Woman, Life, Freedom: An Archive of Defiance is a collection of art works created during the Iranian uprising sparked by the murder Mahsa Amini in police custody in September last year.
This archive has been curated by two scholars of Iranian descent in Canada and presents works in various fields of art, including dance, animation, graffiti, painting, photography and music, which were created around the world by Iranians and non-Iranians who empathized with Iranian women.
Shahrzad Mojab, a professor with the University of Toronto, and writer and researcher Afsaneh Hojabri started collecting and documenting hundreds of art works from the very early weeks of nationwide protests.
Shortly after the outbreak of the demonstrations, many artworks were created in support of the “Woman, Life, Freedom” movement. Hundreds of artworks by young and unknown artists in Iran, many of whom did not reveal their names over fear of reprisal, were heard and seen around the world.
"An artistic ‘Explosion’ and Uprising that Expressed Rage, Defiance, Protest"
The website of An Archive of Defiance says it gathers "selected visual materials representing ‘Woman, Life, Freedom’" and intends to "create an aesthetically inspired resource for transnational feminist revolutionary pedagogy.”
“This archive is named after the defiance and the uprising of Iranian women that started with the state murder of Mahsa. Following that, we witnessed an artistic ‘explosion’ and an uprising that expressed rage, defiance, protest, demands for justice and freedom and everything that was expressed in the slogan ‘Woman, Life, Freedom’,” Mojab tells IranWire. She is a professor at the Women and Gender Studies Institute and the Ontario Institute for Studies in Education at the University of Toronto.
“It dawned on me how important it is for students, academics, activists and artist who want to learn about this uprising to also pay attention to its artistic aspects,” Mojab adds. “This archive, a collection of works created in the first 100 days of the uprising in seven artistic fields such as music, dance, graffiti, writing slogans, installations and visual arts including photography, painting and illustrations, expresses the demands of this movement.”
An Archive for History
An Archive of Defiance is the result of six months of navigation and search through popular media platforms such as Twitter, TikTok, WhatsApp, Instagram, Telegram, and YouTube. On each platform, researchers identified several active accounts and followed them on a daily basis. They also extensively used hashtags in English, Persian and Kurdish. Each entry in the archive is identified by group, subgroup, publication date, place and, when available, the work’s and the artist’s names.
The song “Baraye…” (“For…”) by Shervin Hajipour "is one of the hundreds of music pieces in the archive," says Shahrzad Mojab. “There are also many good critiques of this song that we have added as a supplement to show how important it is to intellectually and dynamically engage with these artworks.”
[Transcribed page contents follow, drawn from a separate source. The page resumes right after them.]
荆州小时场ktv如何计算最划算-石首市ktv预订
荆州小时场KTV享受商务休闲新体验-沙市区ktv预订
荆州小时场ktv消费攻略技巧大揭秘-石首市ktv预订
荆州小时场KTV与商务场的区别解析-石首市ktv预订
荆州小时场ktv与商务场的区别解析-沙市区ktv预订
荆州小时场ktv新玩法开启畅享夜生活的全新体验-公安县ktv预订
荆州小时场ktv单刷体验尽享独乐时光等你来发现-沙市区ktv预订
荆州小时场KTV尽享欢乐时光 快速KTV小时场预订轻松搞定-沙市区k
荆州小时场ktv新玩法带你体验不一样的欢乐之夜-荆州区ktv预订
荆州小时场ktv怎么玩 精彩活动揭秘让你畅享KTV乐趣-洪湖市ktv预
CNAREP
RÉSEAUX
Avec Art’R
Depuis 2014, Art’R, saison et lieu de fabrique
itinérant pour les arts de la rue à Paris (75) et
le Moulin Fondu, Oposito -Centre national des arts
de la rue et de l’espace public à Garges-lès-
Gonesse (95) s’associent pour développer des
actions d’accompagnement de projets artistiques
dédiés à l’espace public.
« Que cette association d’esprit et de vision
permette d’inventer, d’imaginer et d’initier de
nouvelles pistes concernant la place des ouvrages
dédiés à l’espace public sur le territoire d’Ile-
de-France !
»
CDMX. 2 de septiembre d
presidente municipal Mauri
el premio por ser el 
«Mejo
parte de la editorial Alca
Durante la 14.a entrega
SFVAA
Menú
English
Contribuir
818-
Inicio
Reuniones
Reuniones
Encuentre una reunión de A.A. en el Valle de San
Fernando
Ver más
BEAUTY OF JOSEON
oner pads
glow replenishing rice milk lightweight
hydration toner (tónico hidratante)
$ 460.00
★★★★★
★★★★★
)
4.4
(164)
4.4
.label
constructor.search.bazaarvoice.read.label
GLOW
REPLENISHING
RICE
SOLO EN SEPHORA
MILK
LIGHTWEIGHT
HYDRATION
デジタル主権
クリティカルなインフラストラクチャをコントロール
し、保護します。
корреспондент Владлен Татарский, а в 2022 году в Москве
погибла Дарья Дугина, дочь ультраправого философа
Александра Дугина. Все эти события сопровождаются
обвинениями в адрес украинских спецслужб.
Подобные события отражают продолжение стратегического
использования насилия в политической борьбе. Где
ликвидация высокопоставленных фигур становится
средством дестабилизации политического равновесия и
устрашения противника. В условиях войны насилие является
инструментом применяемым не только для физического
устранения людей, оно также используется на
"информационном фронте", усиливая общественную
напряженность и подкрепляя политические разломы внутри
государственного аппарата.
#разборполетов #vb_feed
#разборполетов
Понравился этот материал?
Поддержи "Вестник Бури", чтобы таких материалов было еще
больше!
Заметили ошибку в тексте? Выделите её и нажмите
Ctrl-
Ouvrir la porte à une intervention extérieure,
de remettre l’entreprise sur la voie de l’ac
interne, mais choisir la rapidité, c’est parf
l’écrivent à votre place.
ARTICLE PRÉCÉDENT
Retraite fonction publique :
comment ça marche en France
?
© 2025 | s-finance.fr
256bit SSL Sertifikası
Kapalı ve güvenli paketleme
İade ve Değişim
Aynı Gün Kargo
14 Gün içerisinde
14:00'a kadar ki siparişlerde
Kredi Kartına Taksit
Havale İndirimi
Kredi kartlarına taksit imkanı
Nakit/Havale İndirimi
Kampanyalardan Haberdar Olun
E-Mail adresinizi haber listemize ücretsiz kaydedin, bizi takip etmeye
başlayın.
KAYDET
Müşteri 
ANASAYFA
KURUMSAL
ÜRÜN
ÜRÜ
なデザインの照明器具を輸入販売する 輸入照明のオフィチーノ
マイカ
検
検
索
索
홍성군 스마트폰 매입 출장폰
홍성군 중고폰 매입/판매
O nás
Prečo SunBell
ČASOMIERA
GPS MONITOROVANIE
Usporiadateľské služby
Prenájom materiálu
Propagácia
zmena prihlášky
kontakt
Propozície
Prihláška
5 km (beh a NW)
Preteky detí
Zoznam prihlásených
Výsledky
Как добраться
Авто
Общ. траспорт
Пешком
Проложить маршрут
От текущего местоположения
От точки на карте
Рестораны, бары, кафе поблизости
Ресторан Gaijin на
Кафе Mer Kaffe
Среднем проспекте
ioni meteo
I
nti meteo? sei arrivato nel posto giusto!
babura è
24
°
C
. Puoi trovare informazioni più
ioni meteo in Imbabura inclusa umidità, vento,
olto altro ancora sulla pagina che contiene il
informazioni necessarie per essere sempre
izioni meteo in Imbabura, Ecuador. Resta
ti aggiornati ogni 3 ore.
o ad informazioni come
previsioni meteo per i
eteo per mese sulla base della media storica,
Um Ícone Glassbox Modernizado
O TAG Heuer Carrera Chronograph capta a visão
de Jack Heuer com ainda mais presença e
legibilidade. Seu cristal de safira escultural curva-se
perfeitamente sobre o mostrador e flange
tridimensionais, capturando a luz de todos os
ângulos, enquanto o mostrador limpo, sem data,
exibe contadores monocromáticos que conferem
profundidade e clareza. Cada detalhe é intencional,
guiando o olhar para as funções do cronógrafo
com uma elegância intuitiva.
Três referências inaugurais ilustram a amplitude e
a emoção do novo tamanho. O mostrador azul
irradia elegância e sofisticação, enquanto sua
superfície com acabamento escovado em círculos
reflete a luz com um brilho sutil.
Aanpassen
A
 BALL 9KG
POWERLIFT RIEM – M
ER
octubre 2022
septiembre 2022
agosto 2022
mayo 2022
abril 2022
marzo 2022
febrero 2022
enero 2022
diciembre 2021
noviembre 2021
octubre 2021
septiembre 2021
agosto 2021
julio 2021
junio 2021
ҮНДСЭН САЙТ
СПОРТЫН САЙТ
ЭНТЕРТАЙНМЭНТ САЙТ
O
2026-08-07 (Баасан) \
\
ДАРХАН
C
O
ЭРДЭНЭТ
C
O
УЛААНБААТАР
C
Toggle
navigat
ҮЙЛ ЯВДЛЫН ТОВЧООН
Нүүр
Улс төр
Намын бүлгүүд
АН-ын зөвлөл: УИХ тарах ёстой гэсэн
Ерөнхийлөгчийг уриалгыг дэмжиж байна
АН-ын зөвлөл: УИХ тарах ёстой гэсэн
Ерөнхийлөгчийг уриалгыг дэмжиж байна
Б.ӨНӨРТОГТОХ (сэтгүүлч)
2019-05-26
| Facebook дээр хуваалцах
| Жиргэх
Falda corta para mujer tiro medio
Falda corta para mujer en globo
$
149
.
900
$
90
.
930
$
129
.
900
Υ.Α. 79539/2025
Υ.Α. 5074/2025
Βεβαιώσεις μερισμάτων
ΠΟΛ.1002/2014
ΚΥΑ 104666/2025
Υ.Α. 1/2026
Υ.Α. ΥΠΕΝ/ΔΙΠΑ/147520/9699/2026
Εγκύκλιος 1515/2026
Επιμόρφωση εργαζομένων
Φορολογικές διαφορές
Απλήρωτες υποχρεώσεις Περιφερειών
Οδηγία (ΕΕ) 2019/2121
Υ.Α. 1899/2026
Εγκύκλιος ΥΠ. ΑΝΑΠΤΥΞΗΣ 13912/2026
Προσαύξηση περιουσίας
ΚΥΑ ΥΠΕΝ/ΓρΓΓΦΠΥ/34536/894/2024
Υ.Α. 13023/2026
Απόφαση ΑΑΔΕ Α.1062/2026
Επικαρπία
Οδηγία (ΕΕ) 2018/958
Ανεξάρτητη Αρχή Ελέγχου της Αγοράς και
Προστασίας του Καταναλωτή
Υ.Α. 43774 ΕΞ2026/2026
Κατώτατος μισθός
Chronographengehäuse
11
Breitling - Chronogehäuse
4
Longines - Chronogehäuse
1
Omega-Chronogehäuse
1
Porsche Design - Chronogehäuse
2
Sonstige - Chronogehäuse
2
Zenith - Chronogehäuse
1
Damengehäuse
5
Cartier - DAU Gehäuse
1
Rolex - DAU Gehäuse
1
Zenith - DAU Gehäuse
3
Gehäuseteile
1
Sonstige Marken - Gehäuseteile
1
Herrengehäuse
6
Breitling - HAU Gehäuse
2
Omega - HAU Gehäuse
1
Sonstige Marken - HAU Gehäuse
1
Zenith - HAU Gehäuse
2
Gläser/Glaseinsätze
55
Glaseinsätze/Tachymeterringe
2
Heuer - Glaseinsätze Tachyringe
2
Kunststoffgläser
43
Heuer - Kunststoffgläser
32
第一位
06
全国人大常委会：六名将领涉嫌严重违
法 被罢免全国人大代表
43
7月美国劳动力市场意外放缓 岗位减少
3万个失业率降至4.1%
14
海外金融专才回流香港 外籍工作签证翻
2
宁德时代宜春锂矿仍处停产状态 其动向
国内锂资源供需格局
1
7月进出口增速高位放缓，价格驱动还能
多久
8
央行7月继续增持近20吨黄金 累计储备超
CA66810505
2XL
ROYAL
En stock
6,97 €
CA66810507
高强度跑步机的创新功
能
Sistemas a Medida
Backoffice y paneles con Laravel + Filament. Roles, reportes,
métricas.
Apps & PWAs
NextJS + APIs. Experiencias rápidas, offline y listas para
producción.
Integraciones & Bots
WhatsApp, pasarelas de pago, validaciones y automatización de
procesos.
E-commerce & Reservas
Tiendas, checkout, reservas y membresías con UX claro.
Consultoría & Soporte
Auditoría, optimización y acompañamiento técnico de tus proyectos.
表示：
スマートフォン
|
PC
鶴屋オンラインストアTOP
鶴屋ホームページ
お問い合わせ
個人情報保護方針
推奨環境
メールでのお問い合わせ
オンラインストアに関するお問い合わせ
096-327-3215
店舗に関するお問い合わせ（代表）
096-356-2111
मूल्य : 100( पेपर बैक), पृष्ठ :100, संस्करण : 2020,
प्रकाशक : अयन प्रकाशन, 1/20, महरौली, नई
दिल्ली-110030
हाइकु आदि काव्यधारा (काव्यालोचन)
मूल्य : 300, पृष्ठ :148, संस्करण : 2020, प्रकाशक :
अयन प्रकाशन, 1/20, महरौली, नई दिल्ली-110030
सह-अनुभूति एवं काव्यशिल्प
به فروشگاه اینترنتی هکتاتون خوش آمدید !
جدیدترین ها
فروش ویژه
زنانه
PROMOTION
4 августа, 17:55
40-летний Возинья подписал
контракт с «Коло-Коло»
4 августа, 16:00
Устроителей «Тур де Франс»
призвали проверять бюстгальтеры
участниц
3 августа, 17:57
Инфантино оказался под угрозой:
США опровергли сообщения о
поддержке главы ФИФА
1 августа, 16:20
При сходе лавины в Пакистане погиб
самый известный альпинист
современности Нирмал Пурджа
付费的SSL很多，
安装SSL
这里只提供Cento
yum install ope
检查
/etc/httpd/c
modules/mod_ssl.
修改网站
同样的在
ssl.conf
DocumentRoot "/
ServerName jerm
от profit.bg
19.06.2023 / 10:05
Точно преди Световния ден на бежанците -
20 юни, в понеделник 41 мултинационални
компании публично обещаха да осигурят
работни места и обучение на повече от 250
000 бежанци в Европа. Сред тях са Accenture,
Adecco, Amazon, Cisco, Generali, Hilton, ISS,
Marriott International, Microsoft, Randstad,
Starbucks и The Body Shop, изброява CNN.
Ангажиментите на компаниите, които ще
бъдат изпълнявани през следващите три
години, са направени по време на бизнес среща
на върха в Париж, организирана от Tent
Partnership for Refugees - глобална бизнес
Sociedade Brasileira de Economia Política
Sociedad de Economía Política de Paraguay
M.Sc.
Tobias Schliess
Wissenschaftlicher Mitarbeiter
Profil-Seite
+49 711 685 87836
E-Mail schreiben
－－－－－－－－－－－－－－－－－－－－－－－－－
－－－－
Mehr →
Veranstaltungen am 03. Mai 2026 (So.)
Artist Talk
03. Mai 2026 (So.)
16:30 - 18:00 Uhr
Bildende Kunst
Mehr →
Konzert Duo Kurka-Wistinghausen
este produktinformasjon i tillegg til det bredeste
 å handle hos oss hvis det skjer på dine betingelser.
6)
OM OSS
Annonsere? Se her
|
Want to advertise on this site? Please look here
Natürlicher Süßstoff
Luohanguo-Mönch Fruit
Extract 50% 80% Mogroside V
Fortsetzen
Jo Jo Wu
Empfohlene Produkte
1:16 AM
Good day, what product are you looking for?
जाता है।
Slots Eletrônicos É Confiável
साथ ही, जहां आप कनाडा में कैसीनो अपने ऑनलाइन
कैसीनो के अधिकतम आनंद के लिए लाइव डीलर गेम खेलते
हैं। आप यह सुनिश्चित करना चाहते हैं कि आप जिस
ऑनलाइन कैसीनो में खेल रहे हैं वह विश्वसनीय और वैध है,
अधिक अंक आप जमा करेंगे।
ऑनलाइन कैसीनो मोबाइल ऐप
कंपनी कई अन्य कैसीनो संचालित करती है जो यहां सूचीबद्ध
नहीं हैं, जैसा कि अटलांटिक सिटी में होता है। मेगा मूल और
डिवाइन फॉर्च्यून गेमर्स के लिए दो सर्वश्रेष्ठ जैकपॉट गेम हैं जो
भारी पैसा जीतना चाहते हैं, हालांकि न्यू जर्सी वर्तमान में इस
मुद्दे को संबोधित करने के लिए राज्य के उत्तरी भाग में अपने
“This archive was only possible by taking great care and with our enthusiasm for this movement. We did not want to just provide links. We wanted to have the originals of the artworks so that history would remember them. This is a very important concept in building an archive. Preserving the collective history and the collective memory is important.”
"Iranian Women's Rage Has Become Transnational"
Some of the artworks in the archive have been seen millions of times by Iranians and non-Iranians and shared extensively. They have attracted a lot of attention in the academia as well.
Mojab points out that the responses have been positive and “it is very important and interesting to see response to these works.”
Which of the works in this archive does she believe is closest to the spirit of anti-government protests in Iran? “There is a series of animations in the archive that say a lot even though they are very short. In the video section, Khodanour’s dance and works about this crime by the government that murdered an honorable and oppressed person like Khodanour impressed me a lot. I have used it a lot and will do so again."
Khodanour Lajai was an Baluch protester who loved dancing and who was killed around the “Bloody Friday” massacre in the south-eastern city of Zahedan in September. While he was detained and tied to a pole, members of the Revolutionary Guards placed a bottle of water in front of him but he could not reach it. A picture of this scene became one of the symbols of the nationwide protests and captured the world’s attention.
“This archive has also recorded international responses to the uprising in Iran in various artistic forms, including public performances, dances, music, sculptures and installations in various streets around the world,” Mojab says. “This shows that, without a doubt, this uprising has had a global impact. It is an uprising that originated in the rage and defiance of women. This rage and defiance has become transnational and has shaken the foundations a patriarchal and theocratic system that has taken over women’s bodies and women’s freedom.”
According to Mojab, this archive has so far included only works that need no translation or description of cultural concepts, but the plan is to expand the entries: “Up to now, we have had very exact criteria for choosing and introducing artworks. We tried to choose works that do not need translations and descriptions of cultural concepts but, little by little, we are working on works that need translation.”
An Archive of Defiance is open to everyone and whoever wants to use it can do so. If an artist has created a work that he wants to be included in this archive or if an artist finds one of his works in the archive and wants to add information about it, he can contact Mojab by email.